Eine elegantere Lösung ist es, eine allgemeine Funktion für Strings im Arbeitsspeicher zu haben und nur noch eine, die aus einer Datei liest:
Javascript:
// GUT
function readCsvFromFile(file) {
  return readCsvFromString( readWholeFile(file) );
}

function readCsvFromString(str) {
  var data = [];
  while (read(fileHandle)) {
    // ...
  }
  return data;
}
Wenn du du hier die Erklärung mit den "Level of Abstractions" analog anwendest, dann könntest du sie wie folgt ausdrücken:
Javascript:
Erster Code:
===============
readCsvFromFile --(--> readCsvFromString --)--> Zugriff auf String

Zweiter Code:
===============
readCsvFromFile --> readCsvFromString
readCsvFromString --> Zugriff auf String
Man kann es noch eine Stufe weitertreiben, indem man nicht von Strings spricht, sondern von Streams. Diese können bspw. von einem String ausgehen, könnten man auch die Daten von einer HTTP-Adresse zurückliefern:
Javascript:
Stream-Code
===============
readCsvFromFile --> readCsvFromStream
readCsvFromStream --> Zugriff auf Stream
Stream --> String (oder Rückgabe bei einer Anfrage an einen Server)
 

Saheeda

Mitglied
Könnte man dann auch von "Verantwortlichkeiten" oder "Aufgaben" reden, anstatt von Abstraktionsebenen?


Inzwischen bin ich beim Thema Klassendesign angekommen und habe schon wieder das nächste gefunden, was mich leicht irritiert.
In so ziemlich jedem Tutorial (darunter auch Vorlesungen/Skripte ausm Grundstudium), das ich bisher gefunden habe, wurde der in der GUI benötigte Code direkt in der "GUI-Klasse" erzeugt. Nirgendwo kam auch nur der Hinweis, dass das eigentlich schlechtes Klassendesign wäre, egal, wie komplex die Beispiele waren.

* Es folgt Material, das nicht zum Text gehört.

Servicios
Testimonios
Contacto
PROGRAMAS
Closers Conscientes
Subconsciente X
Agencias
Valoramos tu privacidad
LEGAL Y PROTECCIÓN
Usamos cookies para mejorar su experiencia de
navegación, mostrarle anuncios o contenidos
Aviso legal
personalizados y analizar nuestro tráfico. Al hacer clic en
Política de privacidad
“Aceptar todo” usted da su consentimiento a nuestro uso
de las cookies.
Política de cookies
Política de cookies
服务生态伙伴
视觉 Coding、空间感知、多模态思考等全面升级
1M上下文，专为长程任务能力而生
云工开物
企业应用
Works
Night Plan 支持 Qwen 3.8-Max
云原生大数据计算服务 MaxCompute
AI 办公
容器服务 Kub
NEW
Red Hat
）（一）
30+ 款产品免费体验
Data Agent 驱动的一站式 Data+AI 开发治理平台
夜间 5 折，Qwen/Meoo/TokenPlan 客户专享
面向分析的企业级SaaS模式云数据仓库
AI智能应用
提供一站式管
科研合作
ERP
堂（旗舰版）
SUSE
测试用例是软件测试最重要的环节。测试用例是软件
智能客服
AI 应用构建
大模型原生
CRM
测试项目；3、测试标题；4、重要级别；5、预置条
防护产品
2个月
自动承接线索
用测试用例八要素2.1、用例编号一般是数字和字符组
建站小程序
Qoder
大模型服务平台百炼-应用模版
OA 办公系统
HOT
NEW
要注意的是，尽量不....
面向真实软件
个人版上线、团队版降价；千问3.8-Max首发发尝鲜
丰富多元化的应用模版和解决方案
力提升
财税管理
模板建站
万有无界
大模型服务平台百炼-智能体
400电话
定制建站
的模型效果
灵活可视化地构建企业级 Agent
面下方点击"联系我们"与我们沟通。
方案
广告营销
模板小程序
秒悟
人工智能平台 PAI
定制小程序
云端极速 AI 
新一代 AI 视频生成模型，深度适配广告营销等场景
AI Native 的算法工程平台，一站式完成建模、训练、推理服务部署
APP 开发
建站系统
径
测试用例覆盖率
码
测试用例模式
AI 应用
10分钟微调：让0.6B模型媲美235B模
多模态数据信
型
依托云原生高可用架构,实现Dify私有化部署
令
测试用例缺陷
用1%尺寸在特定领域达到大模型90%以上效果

Im Buch ist hingegen vom Single-Responsibility-Principle die Rede. Es wird sogar explizit gesagt, dass es schlechter Stil wäre, GUI-Klasse und "eigentlichen Code" so zu vermischen:

The seemingly small SuperDashboard class in Listing 10-2 has two reasons to change.
First, it tracks version information that would seemingly need to be updated every time the
software gets shipped. Second, it manages Java Swing components (it is a derivative of
JFrame, the Swing representation of a top-level GUI window).
Was ich meine ist das:
Code:
Class GUI{

    private button_click(object sender, EventArgs e)
    {
        Task.doSomething();
   
    }
}

class Task
{
    private static void doSomething()
    {
       [...]
    }
}
vs. das:
Code:
Class GUI{

    private button_click(object sender, EventArgs e)
    {
        [......]
   
    }
}
 

ComFreek

Mod | @comfreek
Moderator
Könnte man dann auch von "Verantwortlichkeiten" oder "Aufgaben" reden, anstatt von Abstraktionsebenen?
Wenn du so willst, ja. Aber ich finde es wichtiger, das Prinzip zu verstehen, als sich zu zweingen, irgendwelche Namen auswendigzulernen.

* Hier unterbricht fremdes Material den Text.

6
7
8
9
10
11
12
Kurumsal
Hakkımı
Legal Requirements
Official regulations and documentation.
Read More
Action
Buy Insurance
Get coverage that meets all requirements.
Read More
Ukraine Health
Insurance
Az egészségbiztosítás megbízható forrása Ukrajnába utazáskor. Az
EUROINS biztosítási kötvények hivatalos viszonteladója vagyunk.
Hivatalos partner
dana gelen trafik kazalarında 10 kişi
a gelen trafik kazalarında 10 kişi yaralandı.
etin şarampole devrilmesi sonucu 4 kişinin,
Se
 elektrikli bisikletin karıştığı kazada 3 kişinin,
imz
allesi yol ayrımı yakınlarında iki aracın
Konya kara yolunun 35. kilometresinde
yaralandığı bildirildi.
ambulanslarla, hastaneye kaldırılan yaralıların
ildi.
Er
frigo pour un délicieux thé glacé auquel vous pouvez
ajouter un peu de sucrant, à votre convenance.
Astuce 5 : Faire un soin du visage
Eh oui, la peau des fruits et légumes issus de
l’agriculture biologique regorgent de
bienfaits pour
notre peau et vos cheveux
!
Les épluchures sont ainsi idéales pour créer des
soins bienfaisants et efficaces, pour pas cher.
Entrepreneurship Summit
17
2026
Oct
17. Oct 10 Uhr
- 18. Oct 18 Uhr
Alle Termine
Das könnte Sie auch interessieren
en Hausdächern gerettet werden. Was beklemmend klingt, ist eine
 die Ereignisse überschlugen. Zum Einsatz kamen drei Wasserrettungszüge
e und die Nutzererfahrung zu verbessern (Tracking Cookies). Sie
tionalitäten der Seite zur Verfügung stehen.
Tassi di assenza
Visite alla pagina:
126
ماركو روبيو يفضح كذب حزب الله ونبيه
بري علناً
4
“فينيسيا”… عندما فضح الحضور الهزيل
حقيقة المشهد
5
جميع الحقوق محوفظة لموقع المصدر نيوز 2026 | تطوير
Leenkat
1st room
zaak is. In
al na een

Zum Rest: Natürlich ist es schlecht, die Business-Logik (bei dir Task) mit dem Programmteil, der für die Anzeige ("View") zuständig ist, zu vermischen.
Warum das so viele vermischen?
- Sie haben es nicht besser gelernt.
- Sie schreiben nur ein Beispiel / schnellen Prototyp / nehmen an einem Code Golf Wettbewerb teil.

Zum Thema GUI <--> Business Logik könntest du dir auch mal das MVC-Prinzip anschauen.
 

Spyke

Premium-User
Kostenlose Tutorials werden auch meist in der Freizeit geschrieben,
da gehts dem Schöpfer eher drum sein Wissen anderen näher zu bringen, der achtet dann nicht auf design patterns.

Und da kommts dann drauf an in der Fülle der Menge die besten zu finden.

Irgendwo wurde erst ein youtube Video zu C# empfohlen, das ich mir selbst nicht mal 10 min. anschauen konnte.

Ansonsten business logik von GUI sollte man immer trennen.
Allerdings gibts auch Ausnahmen wo ich mich auch schonmal nicht dran gehalten habe (einfach weils sich nicht lohnte oder nicht anders ging).
Wichtig ist, die Ausnahmen sollten nicht zur Regel werden.